THE TASK: Whenever a line in the entries includes the word "organization", copy that line out.

RECORDS SHOWN:
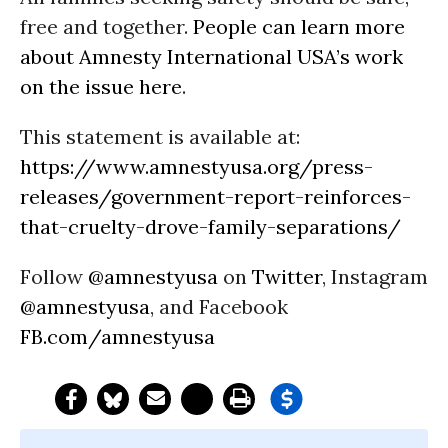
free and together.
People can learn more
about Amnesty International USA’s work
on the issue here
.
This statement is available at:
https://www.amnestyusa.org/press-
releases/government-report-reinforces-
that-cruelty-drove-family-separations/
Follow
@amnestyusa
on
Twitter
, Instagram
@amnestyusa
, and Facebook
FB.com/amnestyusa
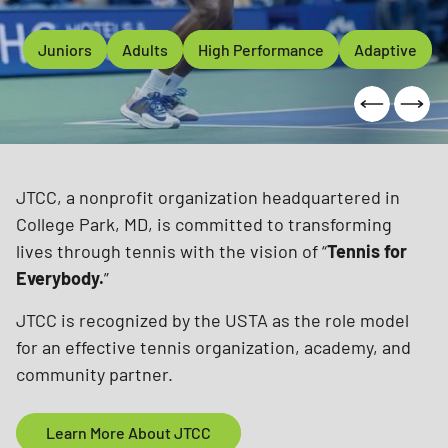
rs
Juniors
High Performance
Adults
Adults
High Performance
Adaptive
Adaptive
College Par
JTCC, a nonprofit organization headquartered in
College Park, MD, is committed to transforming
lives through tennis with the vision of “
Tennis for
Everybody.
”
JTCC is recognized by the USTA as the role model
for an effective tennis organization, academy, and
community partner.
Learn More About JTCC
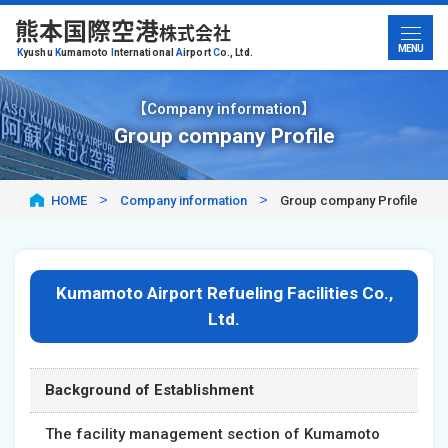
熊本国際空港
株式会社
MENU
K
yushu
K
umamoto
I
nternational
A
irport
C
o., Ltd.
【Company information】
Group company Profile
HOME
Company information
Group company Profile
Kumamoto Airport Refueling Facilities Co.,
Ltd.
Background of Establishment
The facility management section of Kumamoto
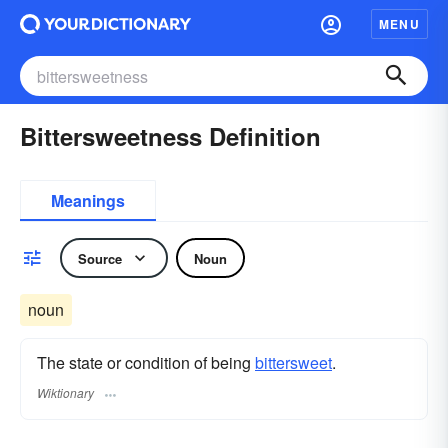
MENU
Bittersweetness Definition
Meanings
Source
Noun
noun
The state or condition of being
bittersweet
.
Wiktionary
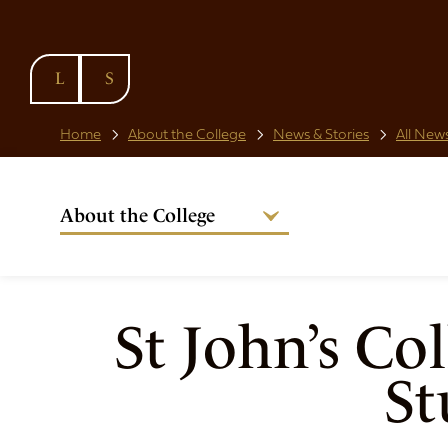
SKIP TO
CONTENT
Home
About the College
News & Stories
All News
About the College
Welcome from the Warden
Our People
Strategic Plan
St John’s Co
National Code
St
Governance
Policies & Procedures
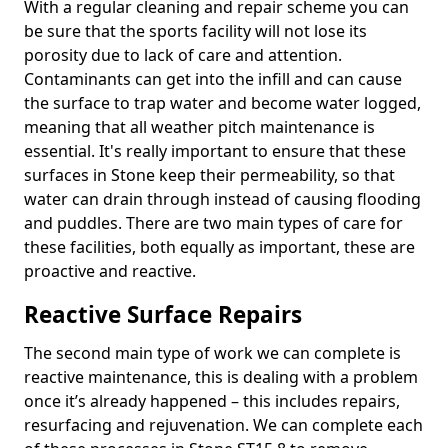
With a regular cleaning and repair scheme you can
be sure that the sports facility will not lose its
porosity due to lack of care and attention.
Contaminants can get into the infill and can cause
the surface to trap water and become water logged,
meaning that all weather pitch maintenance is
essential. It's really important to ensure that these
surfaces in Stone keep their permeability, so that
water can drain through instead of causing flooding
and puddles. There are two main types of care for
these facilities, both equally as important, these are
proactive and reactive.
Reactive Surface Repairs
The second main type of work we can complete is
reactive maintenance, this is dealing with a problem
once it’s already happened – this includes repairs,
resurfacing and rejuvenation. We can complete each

SOLUTION FOR THIS PROBLEM:
JTCC, a nonprofit organization headquartered in
for an effective tennis organization, academy, and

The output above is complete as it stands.